Si è celebrata in data ieri, dinanzi la seconda sezione penale della Corte di Appello di Catanzaro, l’udienza a carico di C.M., 54enne residente a Catanzaro, il quale era chiamato a rispondere della violazione del Testo unico in materia di spese di giustizia e del reato di falsità ideologica commessa dal privato in atto pubblico, per aver, secondo l’editto accusatorio. L’uomo aveva formulato istanza di ammissione al gratuito patrocinio a spese dello Stato, nell’ambito di un precedente procedimento penale, dichiarando falsamente che il reddito della propria famiglia, composta anche dai familiari conviventi, ammontava a 12.980 euro.

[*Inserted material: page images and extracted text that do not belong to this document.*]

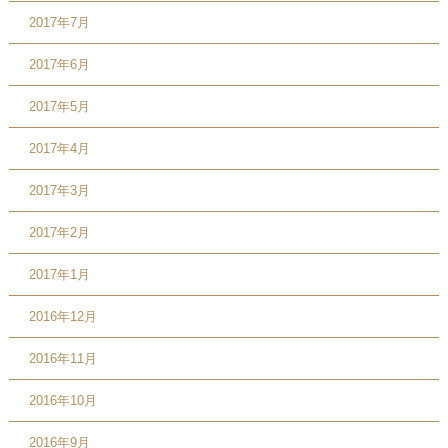
2017年7月
2017年6月
2017年5月
2017年4月
2017年3月
2017年2月
2017年1月
2016年12月
2016年11月
2016年10月
2016年9月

Il reddito totale del nucleo familiare
Il reddito totale del nucleo familiare
Essendo risultato vero, di contro, sulla scorta dell’accertamento operato ex post dal Gruppo della Guardia di Finanza di Catanzaro, che il relativo nucleo familiare aveva prodotto un reddito complessivo per l’anno di imposta in rilievo 2015, pari ad 17.594,99 euro. In particolare, gli accertamenti della Guardia di Finanza avrebbero consentito di rilevare che C.M. aveva omesso di indicare le ulteriori somme di 2.272,54 euro e 2.442,45 euro riferibili alla di lui moglie. Tali conclusioni avevano indotto il gup del Tribunale di Catanzaro ad emettere, in seguito alla celebrazione del rito abbreviato condizionato, una sentenza di condanna a mesi 5 e giorni 10 di reclusione e 138 euro di multa.
I redditi della moglie
Il difensore dell’imputato, l’avv. Gregorio Casalenuovo del Foro di Catanzaro, tuttavia, non si è dato per vinto ed ha impugnato la predetta sentenza dinanzi la Corte di Appello per una serie di motivi: in primo luogo, la somma ulteriore non dichiarata riguarderebbe redditi percepiti dalla di lui moglie che confluivano in un conto corrente diverso e separato da quello dell’imputato, motivo per il quale lo stesso non avrebbe potuto conoscere con esattezza l’ammontare dei redditi della moglie, a maggior ragione se percepiti a titolo di TFR per prestazioni lavorative effettuate in anni precedenti. Tale circostanza, pure valorizzata dal difensore in primo grado, fa venir meno l’elemento psicologico del dolo generico, con conseguente necessità di emettere una sentenza di assoluzione perché il fatto non costituisce reato, come sostenuto da gran parte della giurisprudenza di legittimità. Ma vi è di più. Sulla base dell’esame dell’imputato e della produzione documentale effettuata dinanzi al gup di Catanzaro, il difensore era sicuro di poter ottenere un’assoluzione perché il fatto non sussiste, mancando gli elementi costitutivi del reato anche dal punto di vista dell’elemento materiale. Ed infatti, la Corte di Appello di Catanzaro ha dato ragione all’avvocato Gregorio Casalenuovo ed ha riformato il provvedimento di primo grado, assolvendo l’imputato con la formula terminativa più ampia dell’insussistenza del fatto, riservando il deposito della motivazione in giorni 90.